─── TASK INPUT
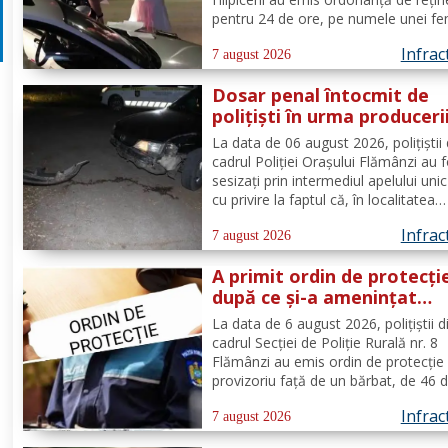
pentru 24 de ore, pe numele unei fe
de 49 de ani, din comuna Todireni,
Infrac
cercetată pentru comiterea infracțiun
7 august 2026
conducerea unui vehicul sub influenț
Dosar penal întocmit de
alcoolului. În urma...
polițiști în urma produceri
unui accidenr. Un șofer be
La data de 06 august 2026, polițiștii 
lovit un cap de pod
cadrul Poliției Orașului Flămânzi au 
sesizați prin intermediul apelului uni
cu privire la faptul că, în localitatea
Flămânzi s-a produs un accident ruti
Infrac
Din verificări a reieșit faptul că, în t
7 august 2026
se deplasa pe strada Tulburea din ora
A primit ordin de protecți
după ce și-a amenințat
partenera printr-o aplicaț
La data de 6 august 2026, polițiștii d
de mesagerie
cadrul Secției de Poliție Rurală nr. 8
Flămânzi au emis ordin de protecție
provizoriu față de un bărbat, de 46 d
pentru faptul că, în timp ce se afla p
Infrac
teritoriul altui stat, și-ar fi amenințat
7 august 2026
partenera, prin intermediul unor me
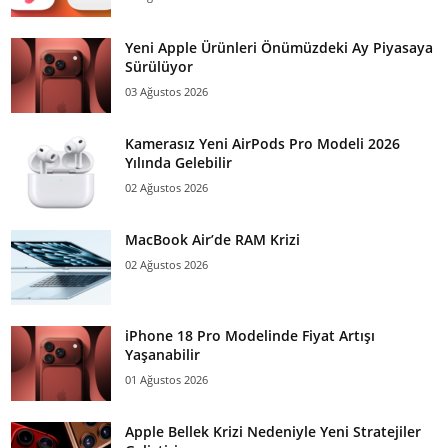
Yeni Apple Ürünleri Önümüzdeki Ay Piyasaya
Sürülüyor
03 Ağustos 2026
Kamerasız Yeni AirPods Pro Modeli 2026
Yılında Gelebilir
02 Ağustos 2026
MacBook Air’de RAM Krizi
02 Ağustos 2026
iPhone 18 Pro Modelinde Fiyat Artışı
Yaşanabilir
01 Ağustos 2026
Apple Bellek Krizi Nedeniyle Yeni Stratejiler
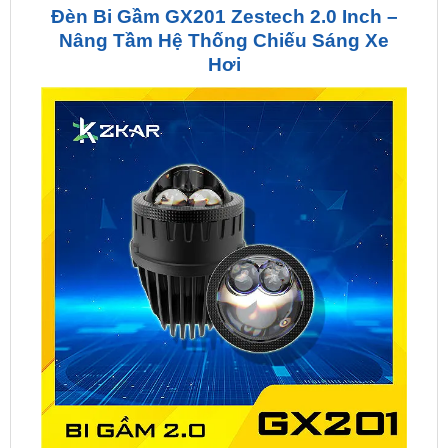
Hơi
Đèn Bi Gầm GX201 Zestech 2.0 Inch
──────
─── TASK INPUT
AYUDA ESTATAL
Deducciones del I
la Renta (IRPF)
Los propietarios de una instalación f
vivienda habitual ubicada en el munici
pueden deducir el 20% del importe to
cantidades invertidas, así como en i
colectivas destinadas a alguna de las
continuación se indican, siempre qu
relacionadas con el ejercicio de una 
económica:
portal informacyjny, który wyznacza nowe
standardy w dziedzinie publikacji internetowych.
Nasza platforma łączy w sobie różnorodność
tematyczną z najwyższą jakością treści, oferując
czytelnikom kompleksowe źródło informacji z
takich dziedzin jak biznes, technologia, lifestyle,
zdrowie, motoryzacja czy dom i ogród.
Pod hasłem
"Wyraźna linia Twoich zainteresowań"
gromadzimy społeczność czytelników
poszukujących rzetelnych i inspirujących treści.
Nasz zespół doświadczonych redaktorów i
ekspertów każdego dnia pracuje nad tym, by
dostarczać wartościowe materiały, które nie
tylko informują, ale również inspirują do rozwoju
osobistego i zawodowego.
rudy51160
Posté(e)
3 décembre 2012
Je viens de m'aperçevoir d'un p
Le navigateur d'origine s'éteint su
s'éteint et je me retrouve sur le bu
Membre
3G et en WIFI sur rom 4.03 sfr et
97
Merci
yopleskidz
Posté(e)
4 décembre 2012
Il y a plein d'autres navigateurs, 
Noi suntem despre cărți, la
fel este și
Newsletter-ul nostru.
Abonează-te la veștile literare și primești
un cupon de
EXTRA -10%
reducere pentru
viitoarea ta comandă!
──────
_YOUR ASSIGNMENT_
Print exactly the lines above, between the one holding "tematyczną z najwyższą" and the one holding "viitoarea ta comandă!", inclusive, and nothing besides.

_EXERCISE RESPONSE_
tematyczną z najwyższą jakością treści, oferując
czytelnikom kompleksowe źródło informacji z
takich dziedzin jak biznes, technologia, lifestyle,
zdrowie, motoryzacja czy dom i ogród.
Pod hasłem
"Wyraźna linia Twoich zainteresowań"
gromadzimy społeczność czytelników
poszukujących rzetelnych i inspirujących treści.
Nasz zespół doświadczonych redaktorów i
ekspertów każdego dnia pracuje nad tym, by
dostarczać wartościowe materiały, które nie
tylko informują, ale również inspirują do rozwoju
osobistego i zawodowego.
rudy51160
Posté(e)
3 décembre 2012
Je viens de m'aperçevoir d'un p
Le navigateur d'origine s'éteint su
s'éteint et je me retrouve sur le bu
Membre
3G et en WIFI sur rom 4.03 sfr et
97
Merci
yopleskidz
Posté(e)
4 décembre 2012
Il y a plein d'autres navigateurs, 
Noi suntem despre cărți, la
fel este și
Newsletter-ul nostru.
Abonează-te la veștile literare și primești
un cupon de
EXTRA -10%
reducere pentru
viitoarea ta comandă!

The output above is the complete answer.